_About this exercise_
From the entries, copy out every line in which the word "pour" is found.

_Data supplied_

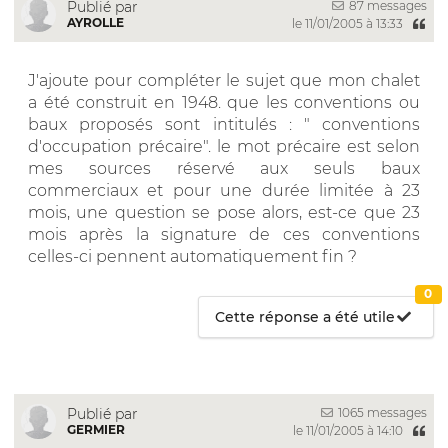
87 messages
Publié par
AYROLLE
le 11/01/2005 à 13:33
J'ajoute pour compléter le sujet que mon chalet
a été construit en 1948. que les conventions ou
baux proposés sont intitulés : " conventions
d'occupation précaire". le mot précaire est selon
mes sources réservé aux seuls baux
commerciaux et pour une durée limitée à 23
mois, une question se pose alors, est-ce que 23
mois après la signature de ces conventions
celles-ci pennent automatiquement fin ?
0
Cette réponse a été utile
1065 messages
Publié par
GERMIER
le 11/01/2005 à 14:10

_Response to this task_
J'ajoute pour compléter le sujet que mon chalet
commerciaux et pour une durée limitée à 23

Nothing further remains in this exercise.